Question

A \[100{\rm{ W}}\] bulb emits monochromatic light of wavelength \[400{\rm{ nm}}\]. Calculate number of photons emitted per second by bulb.

Answer 1

Hint:The photon's energy is equal to the product of its frequency and Planck's constant. The ratio of the speed of light and wavelength of the photon gives us the value of the photon's frequency.

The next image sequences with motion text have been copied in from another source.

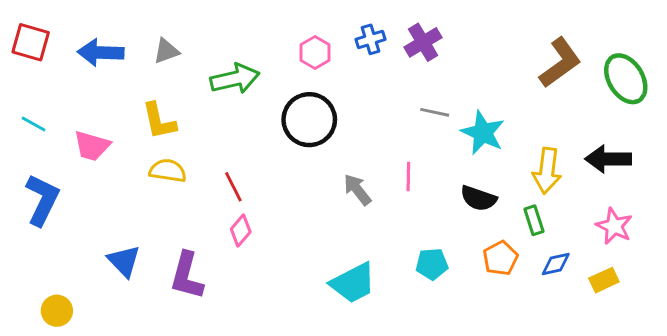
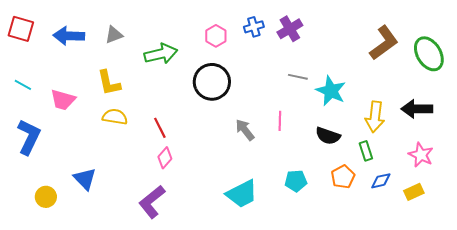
purple L-shape: (187, 276) -> (152, 202), moved, turned 36
yellow circle: (57, 311) -> (46, 197), moved

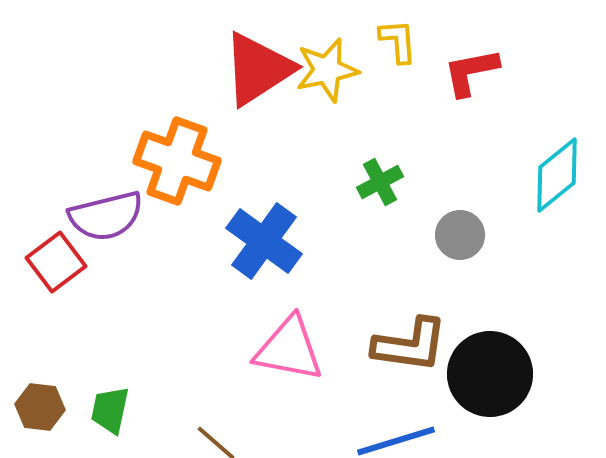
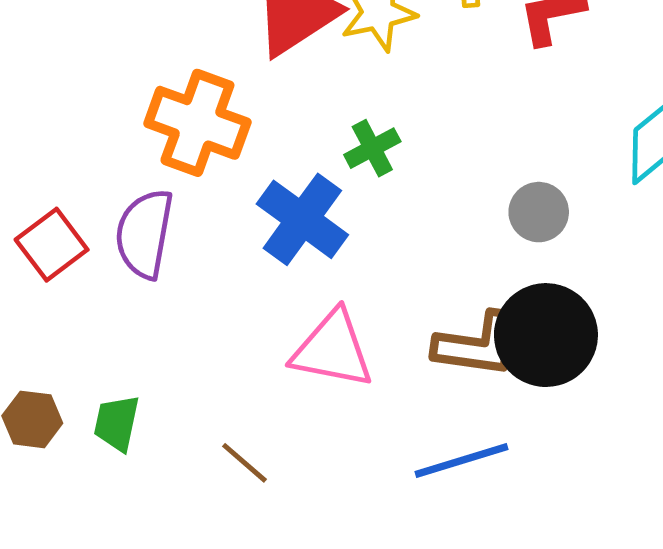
green cross: (380, 182) -> (372, 148), moved
purple semicircle: (106, 216) -> (144, 234), moved, turned 114
black circle: (490, 374) -> (546, 335), moved

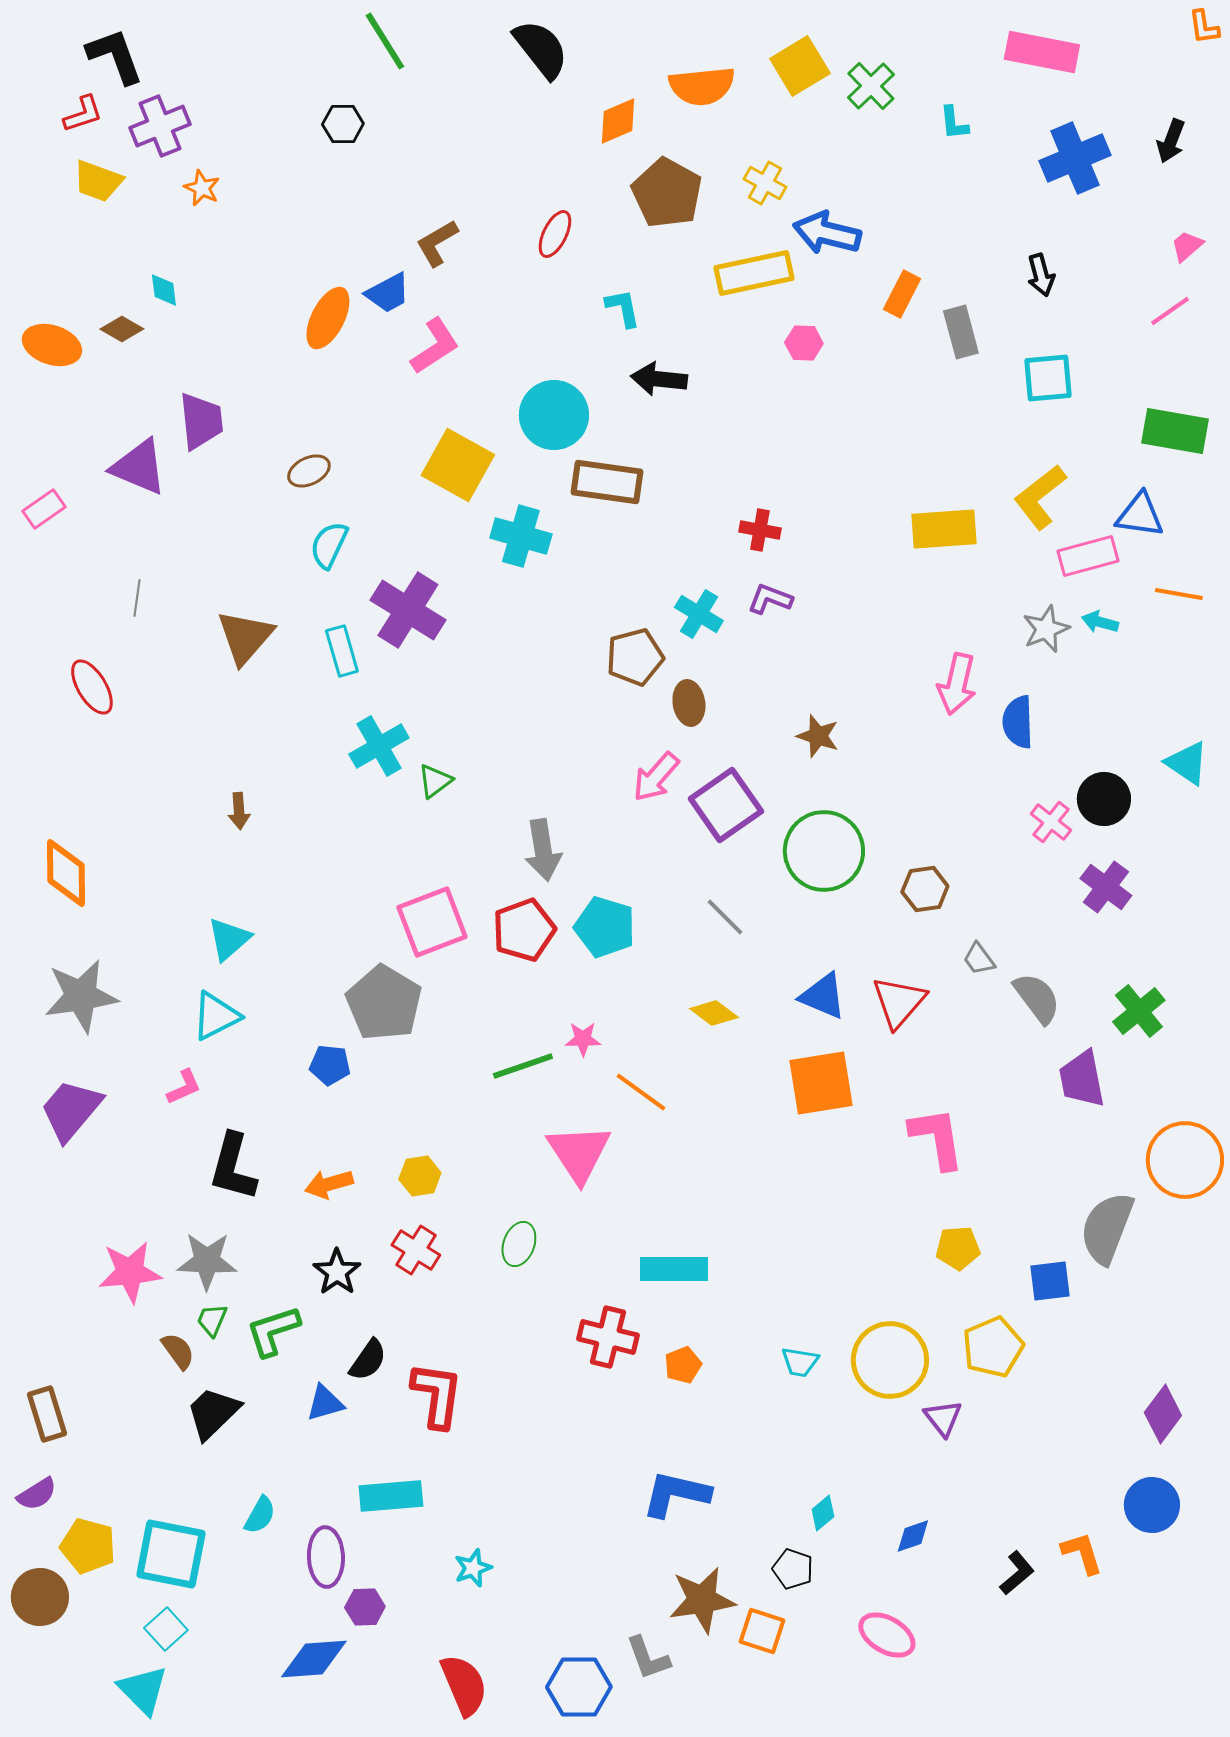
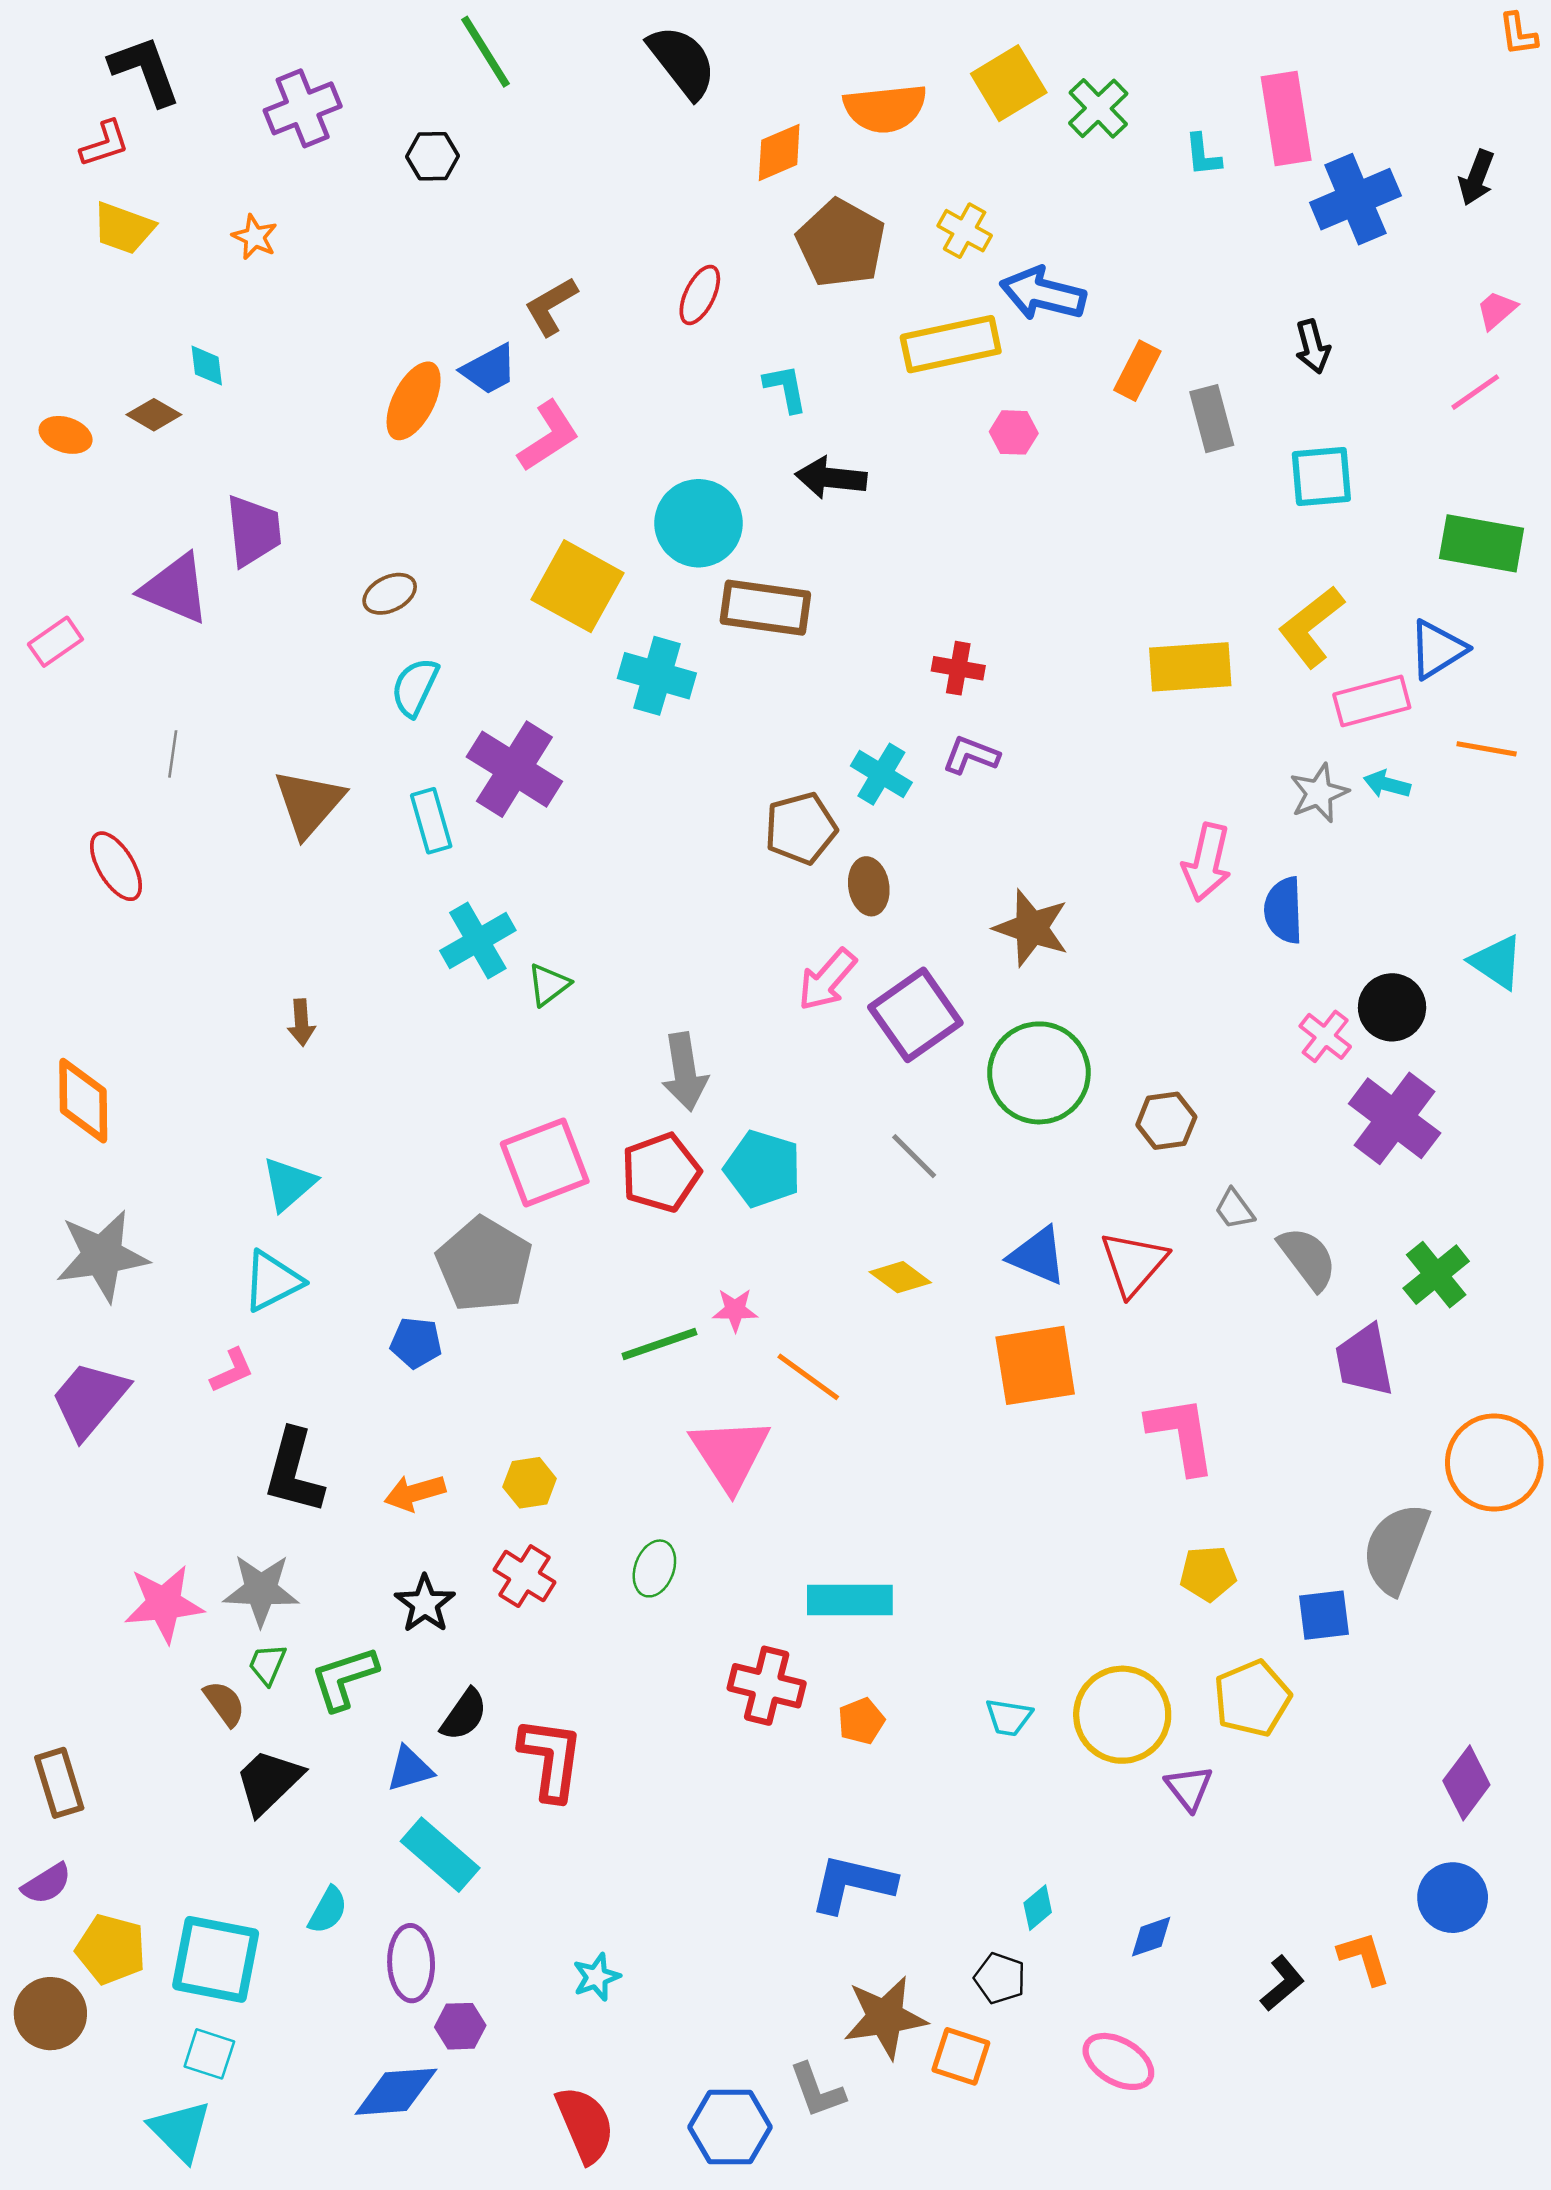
pink rectangle: (1042, 52) -> (1286, 118), moved, turned 70
purple cross: (160, 126) -> (303, 108), moved
orange ellipse: (52, 345) -> (66, 435), size x0.7
blue triangle: (1140, 515) -> (1437, 649), turned -40
brown star: (818, 736) -> (1031, 928), size x1.4
purple cross: (1106, 887) -> (1395, 1118), size x1.4
cyan rectangle: (391, 1496) -> (440, 1855), moved, turned 46
cyan square: (166, 1629) -> (209, 2054), turned -30

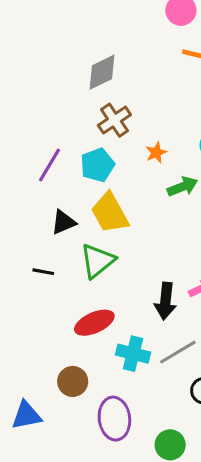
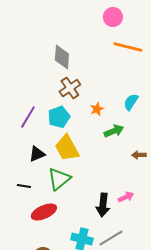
gray diamond: (102, 72) -> (62, 57), turned -60
red ellipse: (94, 323) -> (44, 212), moved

Complete step by step answer:
Given:
The power of the bulb is \[P = 100{\rm{ W}}\].
The wavelength of the monochromatic light is \[\lambda = 400{\rm{ nm}} = 400{\rm{ nm}} \times \left( {\dfrac{{{{10}^{ - 9}}{\rm{ m}}}}{{{\rm{nm}}}}} \right) = 400 \times {10^{ - 9}}{\rm{ m}}\].
The expression for the energy of one photon is:
\[E = h\nu \]……(1)
Here h is the Planck's constant and \[\nu \] is the frequency of the photon.
Let us write the expression for the frequency of one photon.
\[\nu = \dfrac{c}{\lambda }\]
Here c is the speed of light.
Substitute \[\dfrac{c}{\lambda }\] for \[\nu \] in equation (1).
\[
E = h\left( {\dfrac{c}{\lambda }} \right)\\
\Rightarrow E = \dfrac{{hc}}{\lambda }
\]……(2)
We know that the value of the speed of light and Planck's constant are given as:
\[
c = 3 \times {10^8}{{\rm{m}} {\left/
 {\vphantom {{\rm{m}} {\rm{s}}}} \right.
} {\rm{s}}}\\
\Rightarrow h = 6.626 \times {10^{ - 34}}{\rm{Js}}
\]
Substitute \[6.626 \times {10^{ - 34}}{\rm{Js}}\] for h, \[3 \times {10^8}{{\rm{m}} {\left/
 {\vphantom {{\rm{m}} {\rm{s}}}} \right.
} {\rm{s}}}\] for c and \[400 \times {10^{ - 9}}{\rm{ m}}\] for \[\lambda \] in equation (2).
\[
E = \dfrac{{\left( {6.626 \times {{10}^{ - 34}}{\rm{Js}}} \right)\left( {3 \times {{10}^8}{{\rm{m}} {\left/
 {\vphantom {{\rm{m}} {\rm{s}}}} \right.
} {\rm{s}}}} \right)}}{{400 \times {{10}^{ - 9}}{\rm{ m}}}}\\
\Rightarrow E = 4.969 \times {10^{ - 19}}{\rm{ J}}
\]
We also know that the product of the number of photons emitted per second and one photon's energy gives us the value of power.
\[P = n \times E\]
Here n is the number of photons emitted per second.
Substitute \[100{\rm{ W}}\] for P and \[4.969 \times {10^{ - 19}}{\rm{ J}}\] for E in the above expression.
\[
100{\rm{ W}} = n \times 4.969 \times {10^{ - 19}}{\rm{ J}}\\
\Rightarrow 100{\rm{ W}} \times \left( {\dfrac{{{{\rm{J}} {\left/
 {\vphantom {{\rm{J}} {\rm{s}}}} \right.
} {\rm{s}}}}}{{\rm{W}}}} \right) = n \times 4.969 \times {10^{ - 19}}{\rm{ J}}\\
\therefore{\rm{n}} = 2.012 \times {10^{20}}{\rm{ }}{{\rm{1}} {\left/
 {\vphantom {{\rm{1}} {\rm{s}}}} \right.
} {\rm{s}}}
\]

Therefore, the number of photons emitted per second by the bulb is \[2.012 \times {10^{20}}\].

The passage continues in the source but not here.